AR Philosophy > Legalities
U.S. High Court Debates Animal Cruelty Videos

WASHINGTON (CNN) -- The Supreme Court voiced deep free speech concerns
Tuesday about a law designed to stop the sale and marketing of videos
showing dog fights and other acts of animal cruelty.

The justices heard an hour of lively debate about the scope and intent of the decade-old statute that supporters say has done much to stop the spread of profiting from the torture and abuse of animals.

But media groups and the National Rifle Association were among those who say the law is overly broad.

"It's not up to the government to decide what are people's worst instincts," said Justice Antonin Scalia. "One can contemplate a lot of other areas, where government could say: You are appealing to people's worst instincts, and, therefore, movies cannot be made" showing dramatized depictions of animals being abused, for example.

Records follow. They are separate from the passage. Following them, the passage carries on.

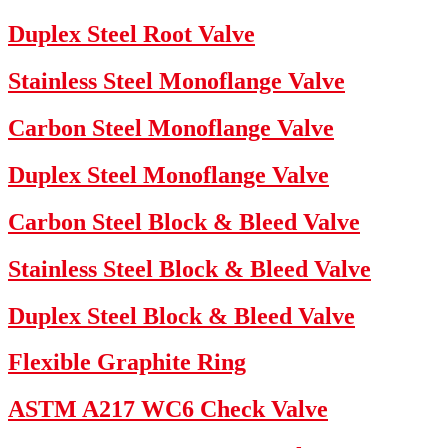
Duplex Steel Root Valve
Stainless Steel Monoflange Valve
Carbon Steel Monoflange Valve
Duplex Steel Monoflange Valve
Carbon Steel Block & Bleed Valve
Stainless Steel Block & Bleed Valve
Duplex Steel Block & Bleed Valve
Flexible Graphite Ring
ASTM A217 WC6 Check Valve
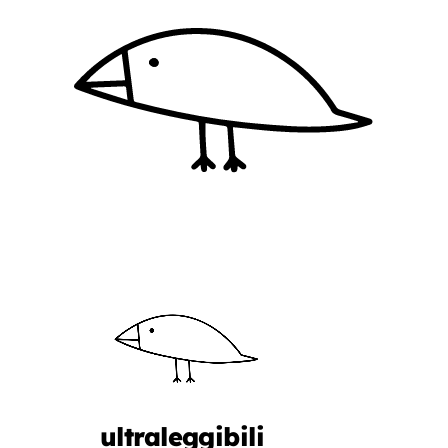
ultraleggibili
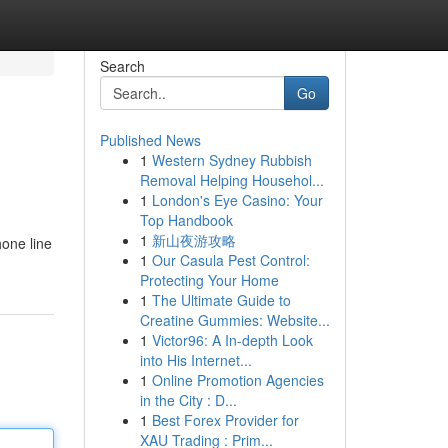
Search
Go
Published News
1
Western Sydney Rubbish
Removal Helping Househol...
1
London's Eye Casino: Your
Top Handbook
1
新山夜游攻略
hone line
1
Our Casula Pest Control:
Protecting Your Home
1
The Ultimate Guide to
Creatine Gummies: Website...
1
Victor96: A In-depth Look
into His Internet...
1
Online Promotion Agencies
in the City : D...
1
Best Forex Provider for
XAU Trading : Prim...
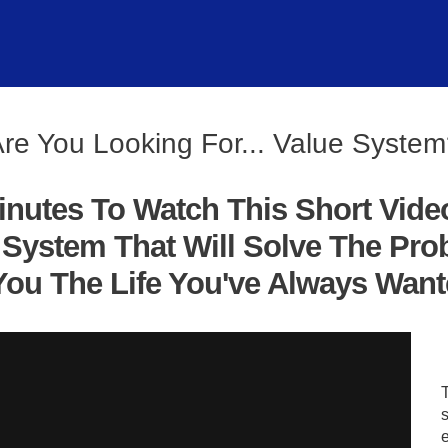
re You Looking For... Value Syste
inutes To Watch This Short Vide
System That Will Solve The Pro
ou The Life You've Always Wanted
s
e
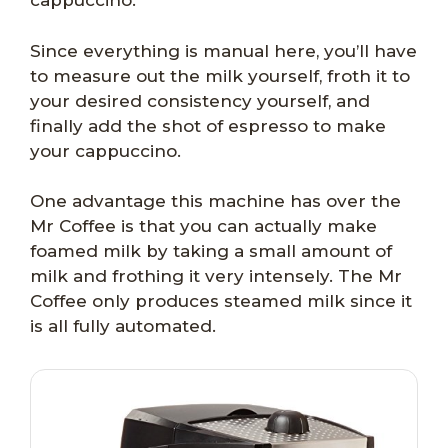
cappuccino.
Since everything is manual here, you’ll have
to measure out the milk yourself, froth it to
your desired consistency yourself, and
finally add the shot of espresso to make
your cappuccino.
One advantage this machine has over the
Mr Coffee is that you can actually make
foamed milk by taking a small amount of
milk and frothing it very intensely. The Mr
Coffee only produces steamed milk since it
is all fully automated.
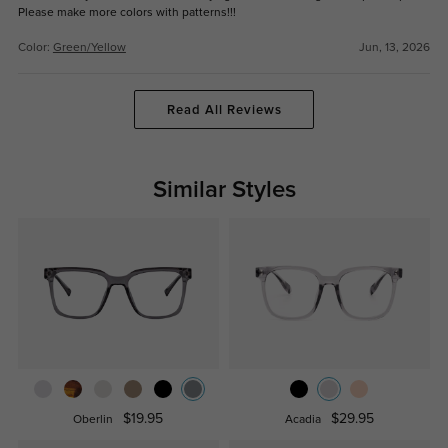
Please make more colors with patterns!!!
Color:
Green/Yellow
Jun, 13, 2026
Read All Reviews
Similar Styles
$19.95
$29.95
Oberlin
Acadia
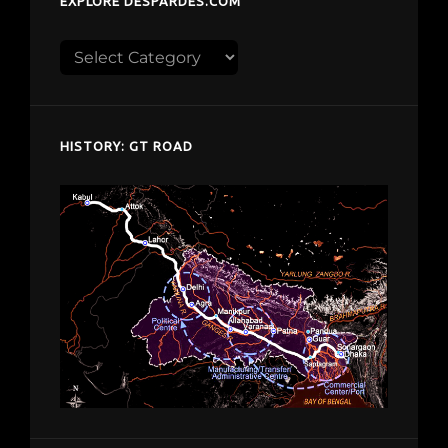
EXPLORE DESPARDES.COM
Explore
despardes.com
HISTORY: GT ROAD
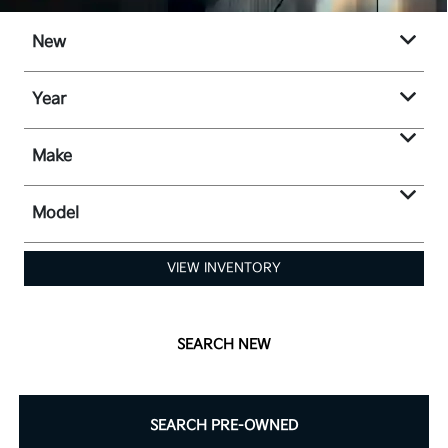
New
Year
Make
Model
VIEW INVENTORY
SEARCH NEW
SEARCH PRE-OWNED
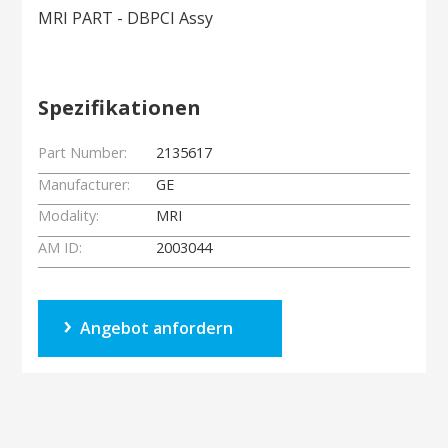
MRI PART - DBPCI Assy
Spezifikationen
Part Number:
2135617
Manufacturer:
GE
Modality:
MRI
AM ID:
2003044
Angebot anfordern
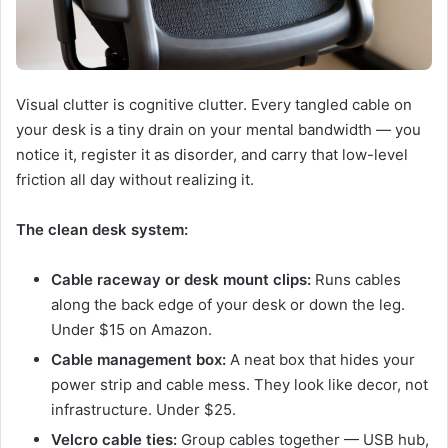
Visual clutter is cognitive clutter. Every tangled cable on
your desk is a tiny drain on your mental bandwidth — you
notice it, register it as disorder, and carry that low-level
friction all day without realizing it.
The clean desk system:
Cable raceway or desk mount clips:
Runs cables
along the back edge of your desk or down the leg.
Under $15 on Amazon.
Cable management box:
A neat box that hides your
power strip and cable mess. They look like decor, not
infrastructure. Under $25.
Velcro cable ties:
Group cables together — USB hub,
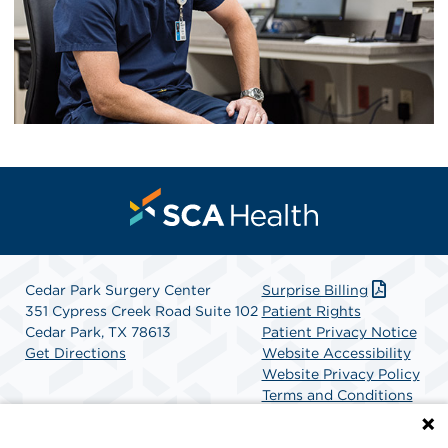
Cedar Park Surgery Center
Surprise Billing
351 Cypress Creek Road Suite 102
Patient Rights
Cedar Park, TX 78613
Patient Privacy Notice
Get Directions
Website Accessibility
Website Privacy Policy
Terms and Conditions
SCA Health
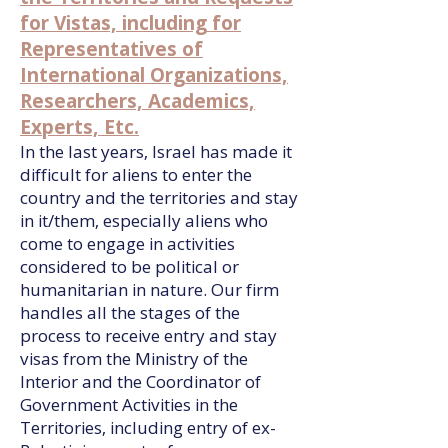
for Vistas, including for
Representatives of
International Organizations,
Researchers, Academics,
Experts, Etc.
In the last years, Israel has made it
difficult for aliens to enter the
country and the territories and stay
in it/them, especially aliens who
come to engage in activities
considered to be political or
humanitarian in nature. Our firm
handles all the stages of the
process to receive entry and stay
visas from the Ministry of the
Interior and the Coordinator of
Government Activities in the
Territories, including entry of ex-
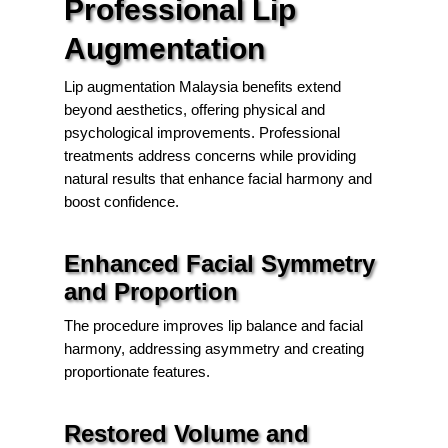
Professional Lip
Augmentation
Lip augmentation Malaysia benefits extend
beyond aesthetics, offering physical and
psychological improvements. Professional
treatments address concerns while providing
natural results that enhance facial harmony and
boost confidence.
Enhanced Facial Symmetry
and Proportion
The procedure improves lip balance and facial
harmony, addressing asymmetry and creating
proportionate features.
Restored Volume and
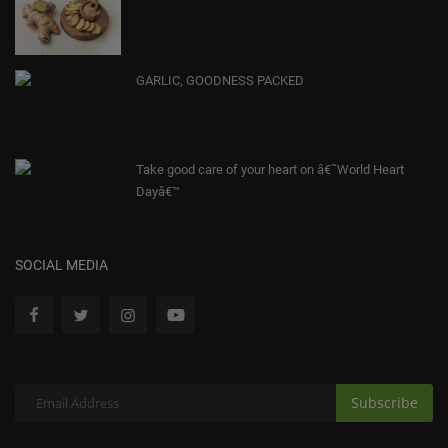
GARLIC, GOODNESS PACKED
Take good care of your heart on â€˜World Heart
Dayâ€™
SOCIAL MEDIA
Subscribe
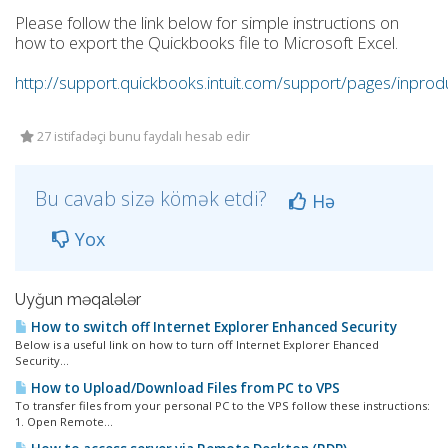
Please follow the link below for simple instructions on
how to export the Quickbooks file to Microsoft Excel.
http://support.quickbooks.intuit.com/support/pages/inpr
27 istifadəçi bunu faydalı hesab edir
Bu cavab sizə kömək etdi?
Hə
Yox
Uyğun məqalələr
How to switch off Internet Explorer Enhanced Security
Below is a useful link on how to turn off Internet Explorer Ehanced
Security...
How to Upload/Download Files from PC to VPS
To transfer files from your personal PC to the VPS follow these instructions:
1. Open Remote...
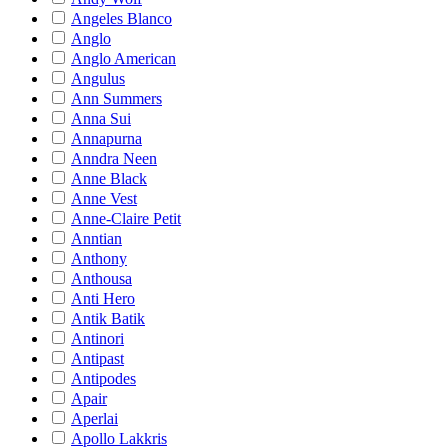
Angeles Blanco
Anglo
Anglo American
Angulus
Ann Summers
Anna Sui
Annapurna
Anndra Neen
Anne Black
Anne Vest
Anne-Claire Petit
Anntian
Anthony
Anthousa
Anti Hero
Antik Batik
Antinori
Antipast
Antipodes
Apair
Aperlai
Apollo Lakkris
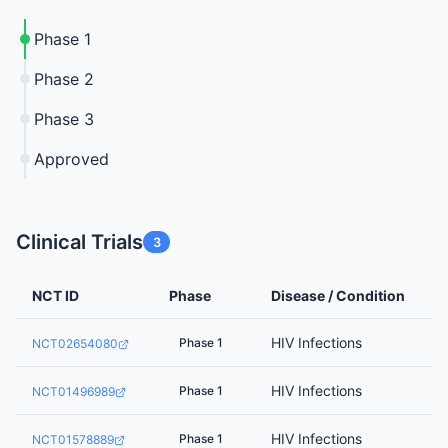
Phase 1
Phase 2
Phase 3
Approved
Clinical Trials
3
NCT ID
Phase
Disease / Condition
HIV Infections
Phase 1
NCT02654080
HIV Infections
Phase 1
NCT01496989
HIV Infections
Phase 1
NCT01578889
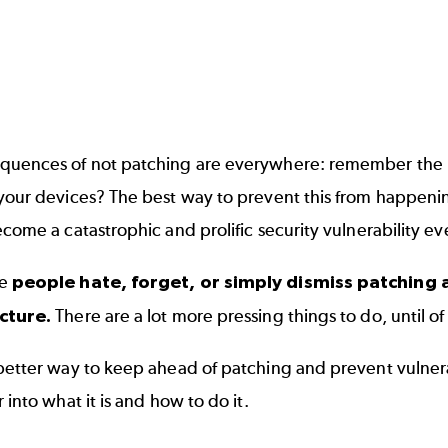
quences of not patching are everywhere: remember the
your devices? The best way to prevent this from happenin
ecome a catastrophic and prolific security vulnerability e
se
people hate, forget, or simply dismiss patching 
ucture.
There are a lot more pressing things to do, until of
 better way to keep ahead of patching and prevent vulne
r into what it is and how to do it.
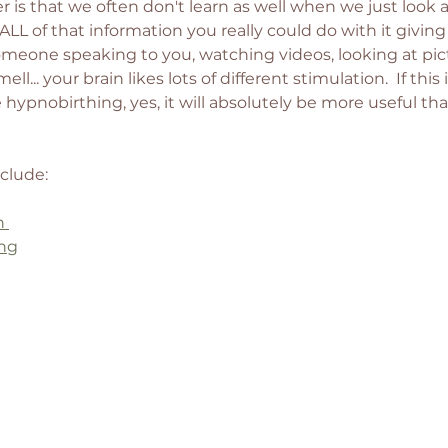
 is that we often don't learn as well when we just look 
 ALL of that information you really could do with it giving 
someone speaking to you, watching videos, looking at pict
ll... your brain likes lots of different stimulation.  If this 
hypnobirthing, yes, it will absolutely be more useful tha
clude: 
h 
ing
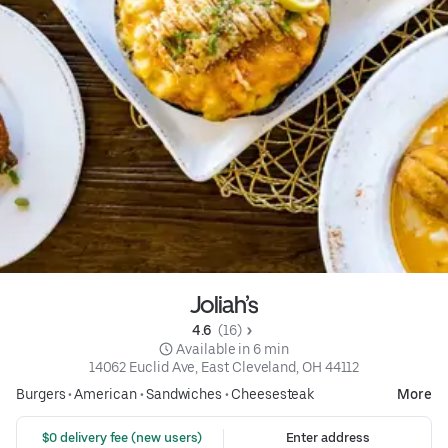
Joliah’s
4.6 
 (16)
 Available in 6 min
14062 Euclid Ave, East Cleveland, OH 44112
Burgers
•
American
•
Sandwiches
•
Cheesesteak
More
 $0 delivery fee (new users)
Enter address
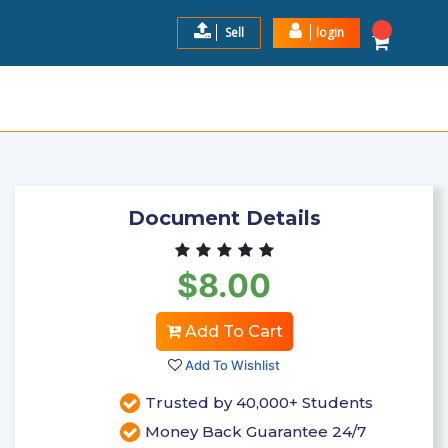
Sell
login
ERN NEW HAMPSHIRE UNIVER
$8.00
Add to Cart
Document Details
$8.00
Add To Cart
Add To Wishlist
Trusted by 40,000+ Students
Money Back Guarantee 24/7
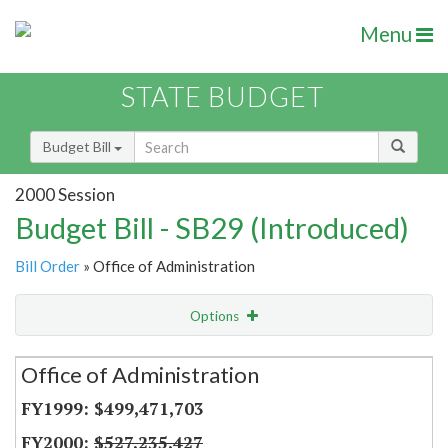
Menu
STATE BUDGET
Budget Bill
2000 Session
Budget Bill - SB29 (Introduced)
Bill Order
» Office of Administration
Options
Secretariat
Office of Administration
Item Lookup
$499,471,703
$527,235,427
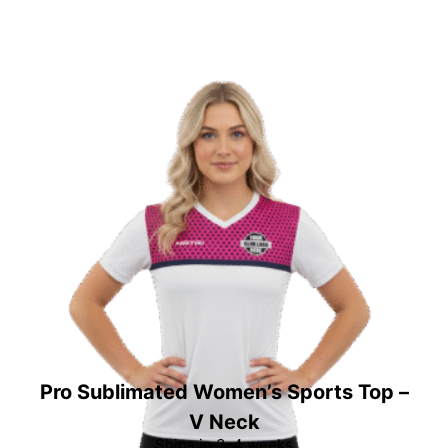
Pro Sublimated Women’s Sports Top –
V Neck
Ships in 3-4 weeks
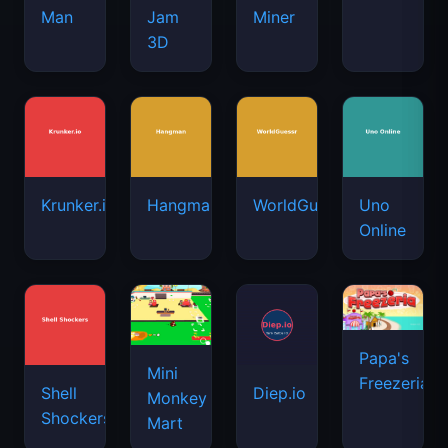
Man
Jam
Miner
3D
Krunker.io
Hangman
WorldGuessr
Uno
Online
Papa's
Mini
Freezeria
Shell
Diep.io
Monkey
Shockers
Mart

"What about people who like to see human sacrifices?" asked Justice Samuel Alito, somewhat sarcastically. "Suppose that is legally taking place someplace in the world. I mean, people here would probably love to see it. Live, pay-per-view, you know, on the Human Sacrifice Channel. They have a point of view they want to express. That's okay?" He seemed to indicate strongly it was not, and that lawmakers would have discretion to block it.
The government had argued a "compelling interest" in stopping people who would profit from dog attack tapes and similar depictions.

The case is U.S. vs. Stevens (08-769) and a ruling is expected in several months.